— Records provided —
--- --- ---

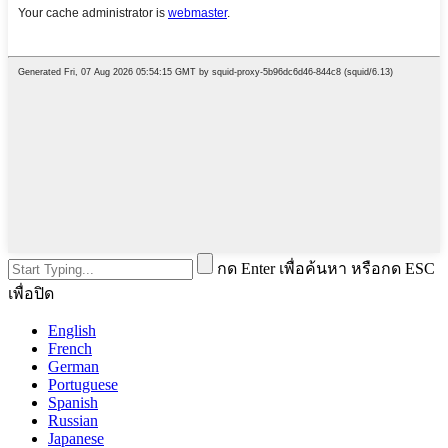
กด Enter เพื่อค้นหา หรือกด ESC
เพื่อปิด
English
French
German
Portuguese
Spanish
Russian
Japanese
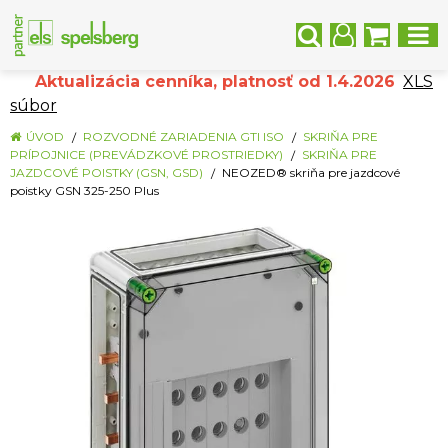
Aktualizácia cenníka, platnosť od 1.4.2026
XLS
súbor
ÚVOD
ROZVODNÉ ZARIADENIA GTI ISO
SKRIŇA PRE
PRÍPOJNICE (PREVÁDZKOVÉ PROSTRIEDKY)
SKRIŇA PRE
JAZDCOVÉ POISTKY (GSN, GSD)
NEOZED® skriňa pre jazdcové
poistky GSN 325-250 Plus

--- --- ---

— Exercise —
Write out the entries above verbatim; the pictures do not belong in your copy.

— Task answer —
กด Enter เพื่อค้นหา หรือกด ESC
เพื่อปิด
English
French
German
Portuguese
Spanish
Russian
Japanese
Aktualizácia cenníka, platnosť od 1.4.2026
XLS
súbor
ÚVOD
ROZVODNÉ ZARIADENIA GTI ISO
SKRIŇA PRE
PRÍPOJNICE (PREVÁDZKOVÉ PROSTRIEDKY)
SKRIŇA PRE
JAZDCOVÉ POISTKY (GSN, GSD)
NEOZED® skriňa pre jazdcové
poistky GSN 325-250 Plus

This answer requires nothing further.